I represent The Woodlands GREEN, a grass roots organization providing environmental education and outreach since 1989. I’m here to speak for saving Jones Forest in its entirety.
As the Texas Forest Service states on its website, “The forest’s location and special ecological distinctiveness makes it one of the region’s unique resources for showcasing research and demonstration in urban forestry issues, environmental education, atmospheric studies, … improving communities’ health and outdoor nature connections, and connecting diverse community members to the benefits of natural resource conservation through continuing education.”

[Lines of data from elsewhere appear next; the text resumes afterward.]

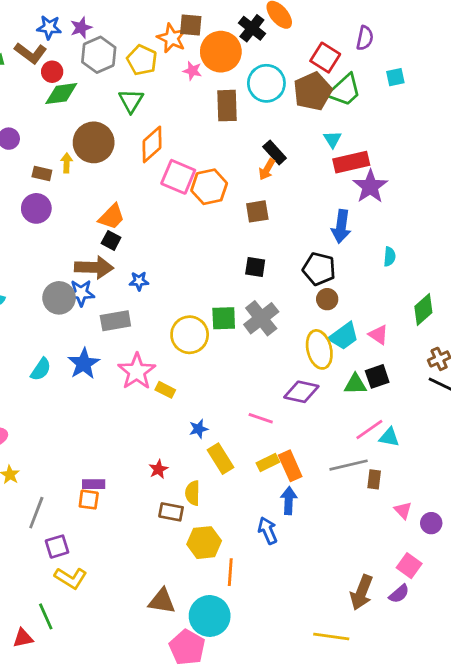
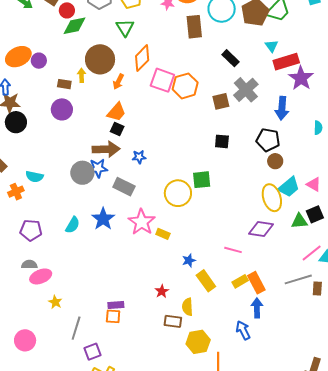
orange arrow: (267, 169) -> (118, 82), moved
gray cross: (261, 318) -> (246, 90), moved
gray rectangle: (115, 321) -> (124, 187), turned 40

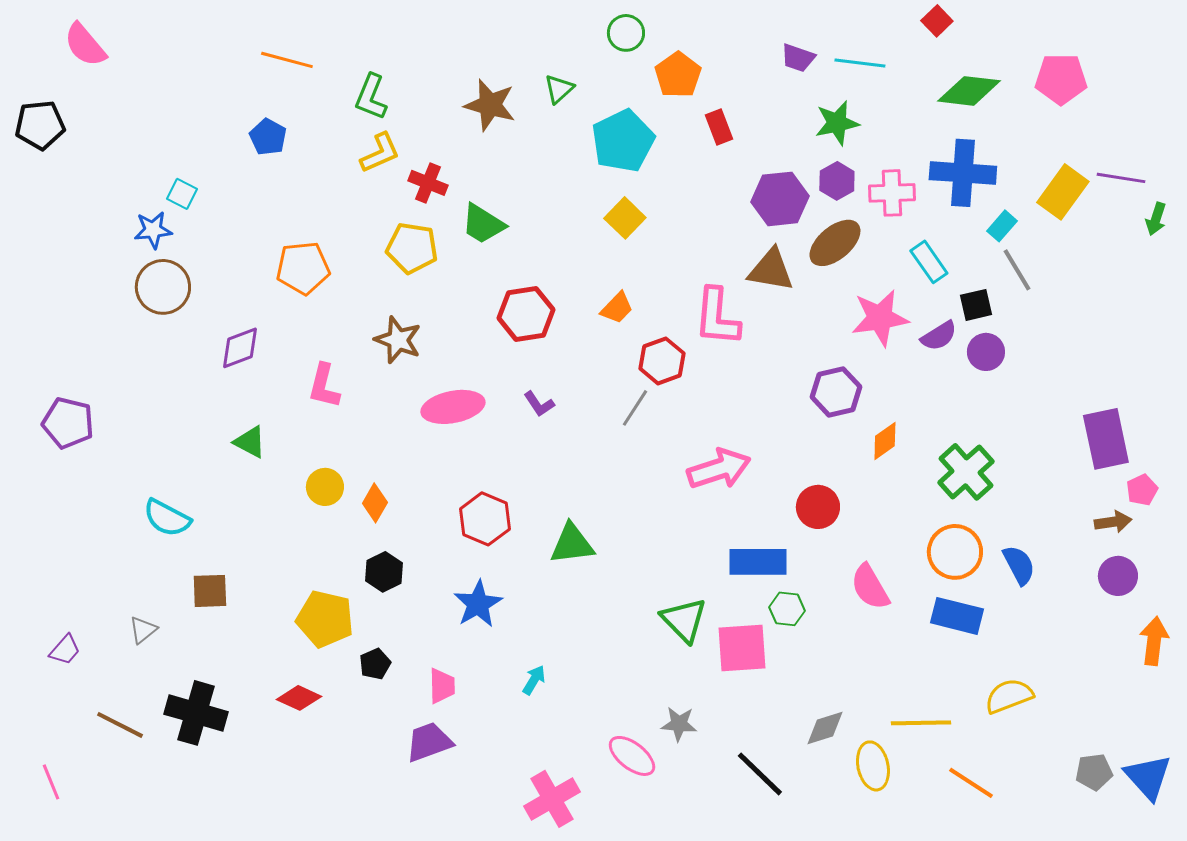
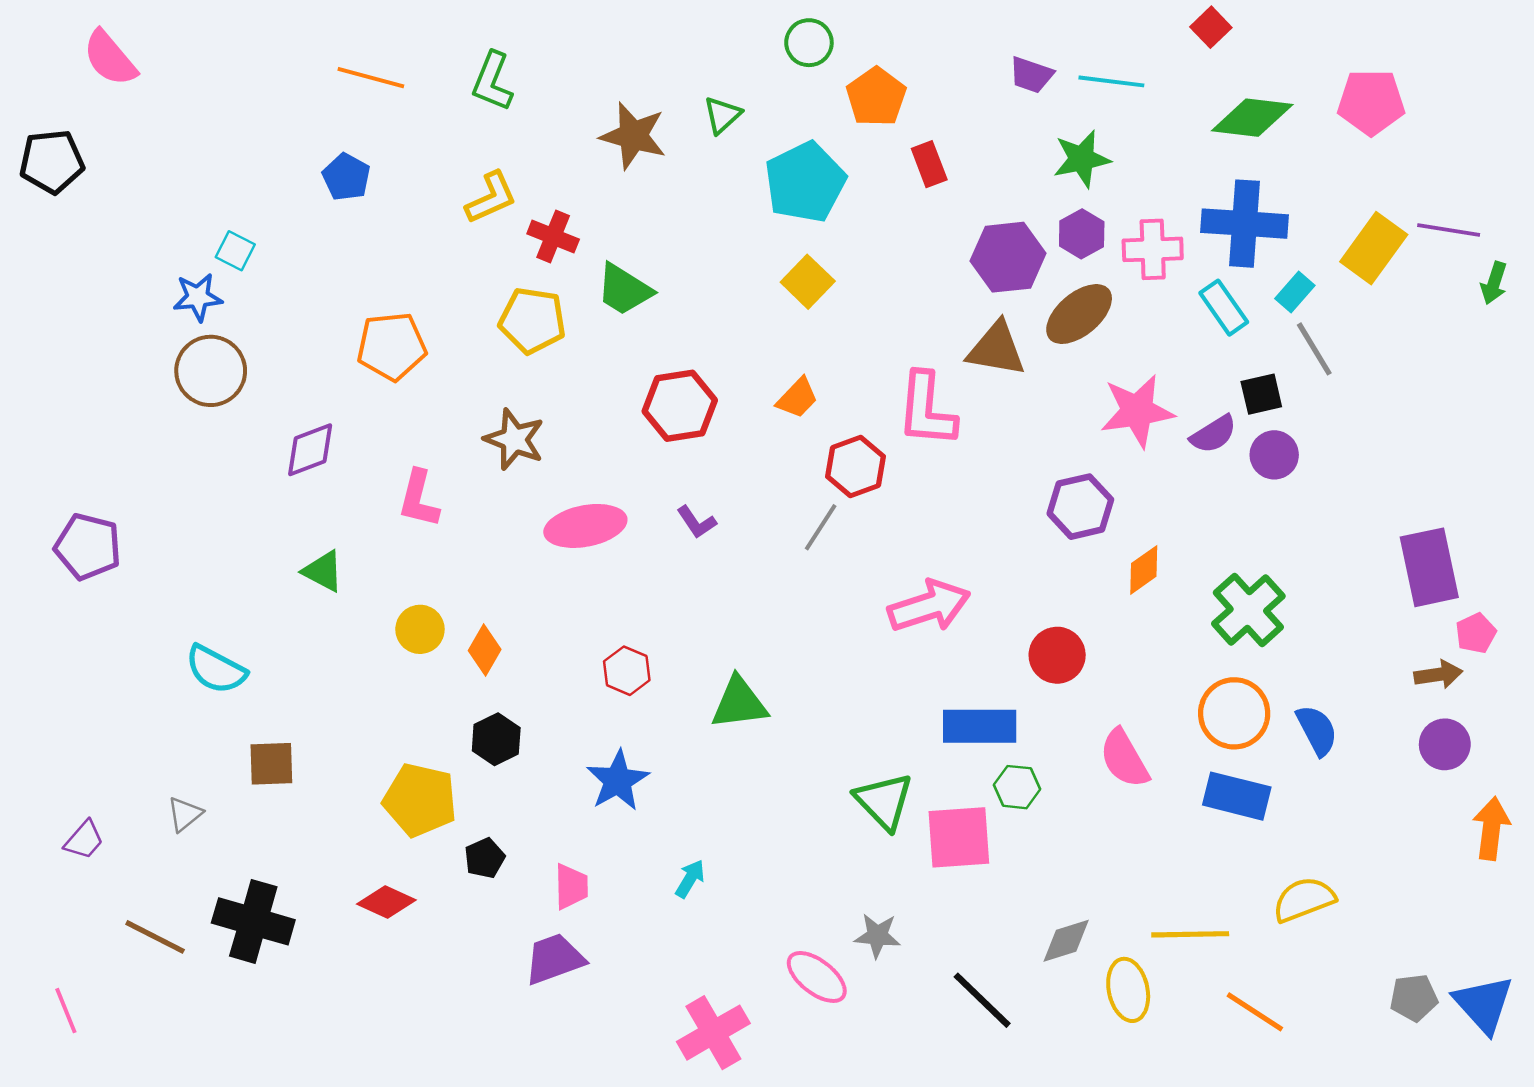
green L-shape: (371, 97) -> (492, 81), moved
cyan rectangle: (929, 262) -> (1224, 308), moved
red hexagon: (485, 519) -> (627, 671), size x0.7

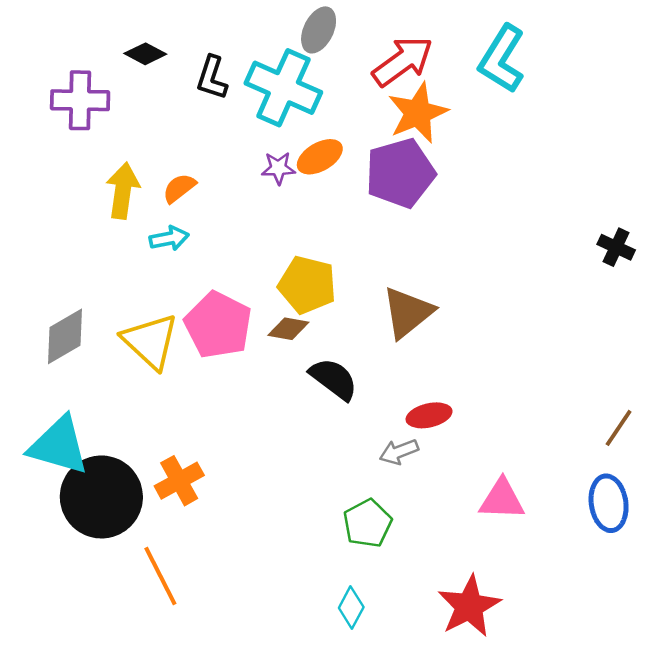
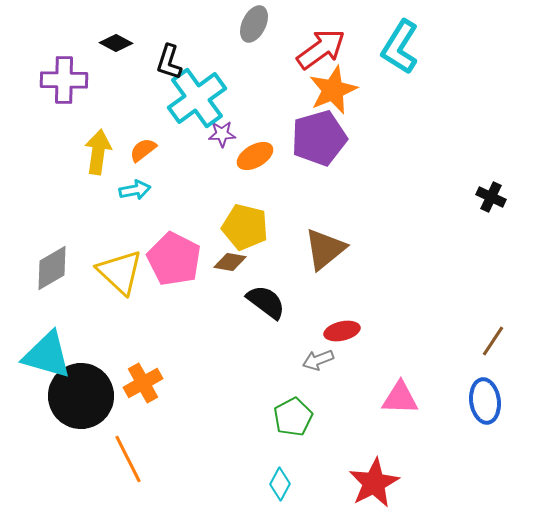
cyan cross: (283, 88) -> (197, 98), moved, turned 30
orange ellipse: (320, 157) -> (255, 156), moved

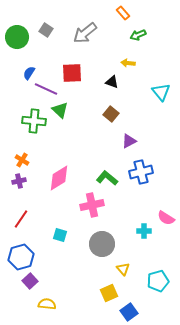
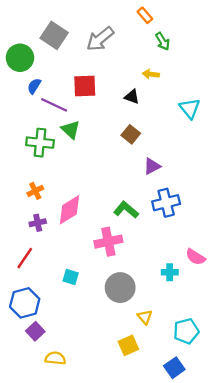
gray square: (46, 30) -> (54, 35), size x1.6
green arrow: (138, 35) -> (163, 41), turned -98
green circle: (17, 37) -> (20, 58), moved
orange cross: (22, 160) -> (35, 191), moved, turned 32
purple cross: (19, 181) -> (38, 223), moved
blue square: (129, 312) -> (174, 368), moved

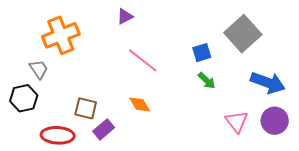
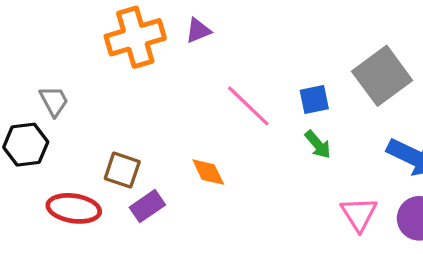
orange cross: (61, 35) -> (135, 37), moved
pink line: (143, 60) -> (248, 106), moved

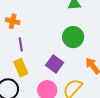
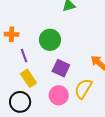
green circle: (73, 37) -> (50, 40), moved

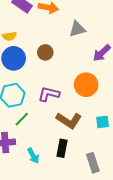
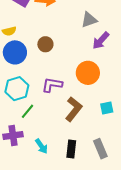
gray triangle: (77, 29) -> (89, 20), moved
brown L-shape: (69, 120) -> (74, 109), turned -80
black rectangle: (62, 148) -> (71, 149), moved

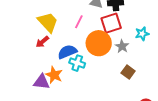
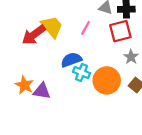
red arrow: (42, 42) -> (34, 35), moved, size x1.6
orange circle: (99, 43) -> (107, 80), moved
orange star: (54, 75) -> (24, 85), moved

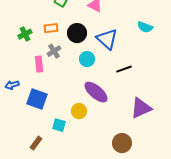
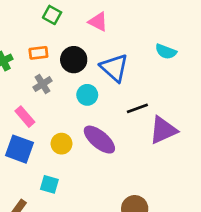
pink rectangle: (39, 64) -> (25, 117), moved, turned -35
purple triangle: (141, 108) -> (163, 130), moved
yellow circle: (79, 111) -> (62, 144), moved

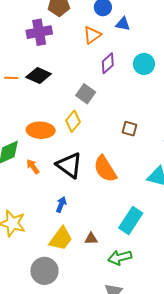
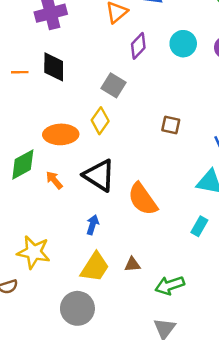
black diamond: (39, 75) -> (54, 67), turned 70
orange semicircle: (105, 169) -> (143, 199), moved
cyan rectangle: (131, 221) -> (199, 226), moved, size x0.6

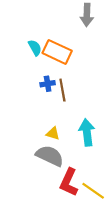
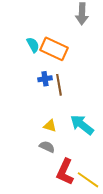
cyan arrow: (87, 132) -> (82, 125), turned -45
gray semicircle: (50, 156) -> (47, 147), size x0.6

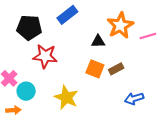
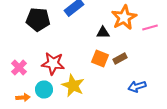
red star: (45, 56) -> (53, 64), moved
cyan circle: (26, 91) -> (44, 90), moved

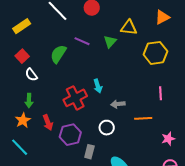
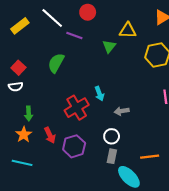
yellow rectangle: (22, 26) -> (20, 26), moved
purple line: (82, 41) -> (74, 35), moved
white semicircle: (31, 75) -> (16, 87), moved, turned -56
orange line: (143, 118) -> (150, 157), moved
cyan line: (20, 147) -> (22, 163), turned -30
gray rectangle: (89, 152) -> (112, 156), moved

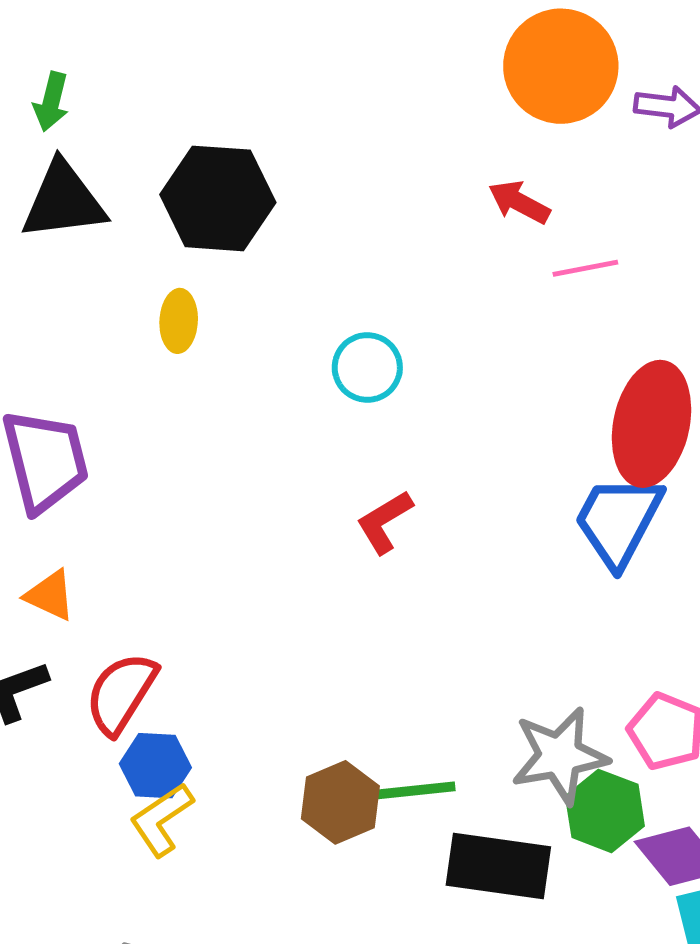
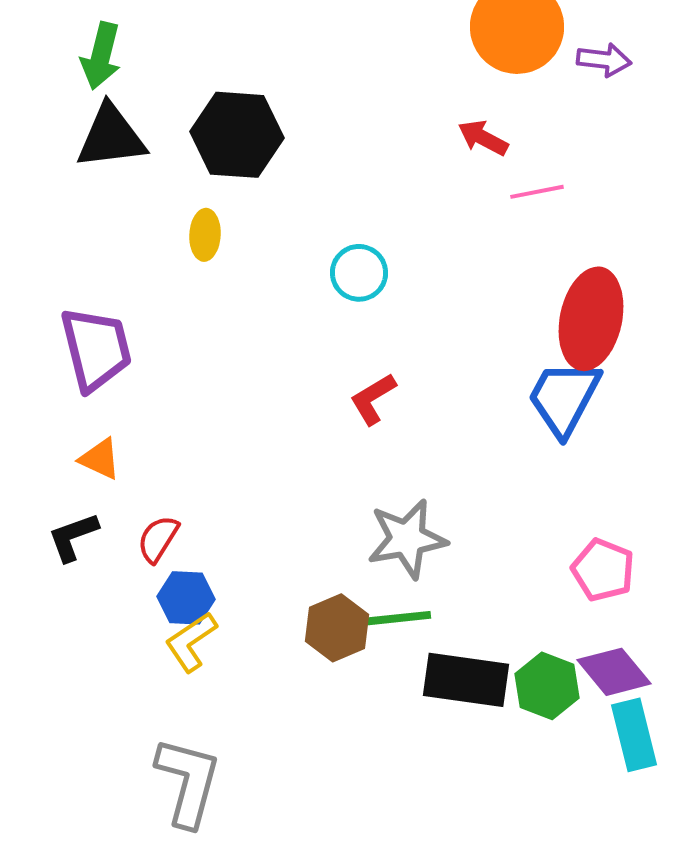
green arrow: (51, 102) -> (101, 56), size x1.4
red semicircle: (121, 693) -> (158, 539), size x0.7
gray star: (560, 756) -> (407, 539), moved
green hexagon: (605, 811) -> (547, 686), moved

Because of residential and commercial development in this area, green space such as Jones Forest is a precious jewel that provides increasingly rare habitat for a protected species, the red cockaded woodpecker. The red-cockaded woodpecker is a cooperative breeder, living in family groups. The home range of one family group can exceed 200 acres, a little more than 10 percent of Jones Forest. This woodpecker is also particular about where it chooses to live, which is why the population in the United States declined by 86 percent from 1966 through 2014. It depends on old growth southern pine forests for food and habitat. Urban and suburban development is not this bird’s friend.
Jones Forest provides much needed habitat for the red-cockaded woodpecker, but that bird isn’t the only species that needs this green space. It also provides a much-needed respite for humans.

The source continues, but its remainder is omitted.